Europe's vegetation is as comprehensive as its nations. In Northern Europe you mostly find an arctic and boreal flora. Magical phenomena are the Norwegian fjords, which were formed by wandering glacier snouts thousands of years ago. Especially Central but also Southern Europe are characterised by a breathtaking alpine landscape. The Pyrenees between France and Spain, the Swiss Alps or Italy's Apennines are some of the continent's highest mountain ranges. Central and East Europe are covered in infinitely vast mixed and broadleaf forests, which are home to wild bears, wolves and different species of deer. But Europe does not only consist of mainland. Both in the north and in the south travellers face impressive islands. Greece's and Spain's thriving Mediterranean islands are especially popular and you can find whales and different species of dolphins in the warm waters.
Europe's typical character is most of all reflected in each country's culture. The cool North European countries like Norway, Sweden or Finland do not compare with the Mediterranean atmosphere of Italy, Portugal or Greece, and in the same way, the Central European industrial nations such as England, France or Germany do not have much in common with the East European character of countries like Slovenia, Romania or the Ukraine.
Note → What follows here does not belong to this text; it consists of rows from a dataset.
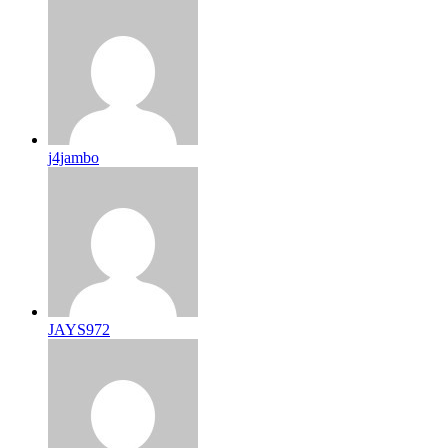
j4jambo
JAYS972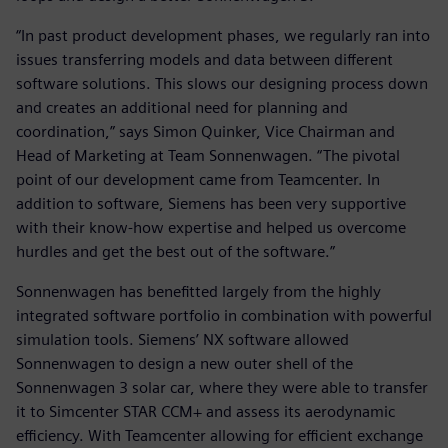
“In past product development phases, we regularly ran into
issues transferring models and data between different
software solutions. This slows our designing process down
and creates an additional need for planning and
coordination,” says Simon Quinker, Vice Chairman and
Head of Marketing at Team Sonnenwagen. “The pivotal
point of our development came from Teamcenter. In
addition to software, Siemens has been very supportive
with their know-how expertise and helped us overcome
hurdles and get the best out of the software.”
Sonnenwagen has benefitted largely from the highly
integrated software portfolio in combination with powerful
simulation tools. Siemens’ NX software allowed
Sonnenwagen to design a new outer shell of the
Sonnenwagen 3 solar car, where they were able to transfer
it to Simcenter STAR CCM+ and assess its aerodynamic
efficiency. With Teamcenter allowing for efficient exchange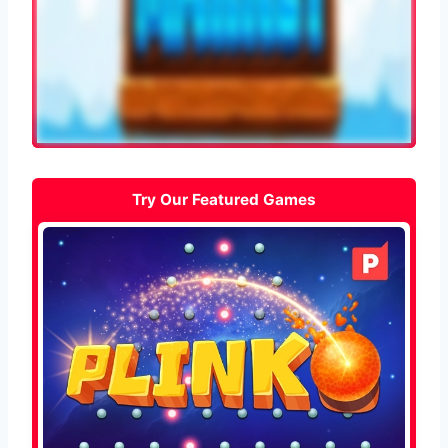
Try Our Featured Games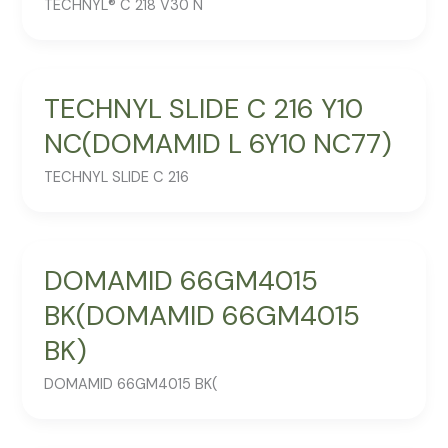
TECHNYL® C 218 V30 N
TECHNYL SLIDE C 216 Y10
NC(DOMAMID L 6Y10 NC77)
TECHNYL SLIDE C 216
DOMAMID 66GM4015
BK(DOMAMID 66GM4015
BK)
DOMAMID 66GM4015 BK(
Greece and Italy are still distinguished by their ancient past and their classic pillar architecture. France is most of all known for its superb cuisine, its excellent taste in fashion and its architectural accomplishments such as the Eiffel Tower. The Austrians preserve their Viennese tea culture, the Britons cherish their monarchy and in Germany industry and economy are still treated with diligence and accuracy. Europe generally has a number of globally significant commercial capitals which are of interest to tourists as well. Examples are not only London, Paris, Berlin and Milan but also Lisbon, Stockholm or Moscow. Special about the European countries is their age. Since most of the cultural regions have existed for hundreds - if not thousands - of years, numerous cultural treasures developed and could be preserved to the present day. Its long history entails an enormous variety of art, music and architecture - to discover all of it is a life's work.
Europe's appeal lies in its past and in its countries' diversity. Those who want to have experienced Europe, have to walk the winding alleys of medieval towns to feel the special spirit of these historically grown places. This union of approachable history and lively modernism is worldwide unique. Many European capitals and metropolises are worth a city trip. And lovers of nature will also get their money's worth. You can easily explore Europe by car, plane or train. A special way of getting to know the continent is taking a ship along one of the longest rivers, Danube. Starting in the German Black Forest, you cross ten European countries until the trip ends in the Black Sea in the Ukraine. Europe is also a must for activity holidays. You can ski in the Alps, cycle on European bike routes and dive in the Mediterranean Sea.
About 90 percent of the European languages originate from Indo-Germanic. In most countries English is taught at school, so that tourists are well served by knowing this language. While Russian is often spoken besides the official language by people in eastern Europe, Spanish and French are more commonly known in the south. Even though the Euro is the official currency in the Eurozone, many of the European countries kept their own currency, for example England. The entry requirements depend on the respective country. Members of the EU can travel without any entry requirements within most European countries.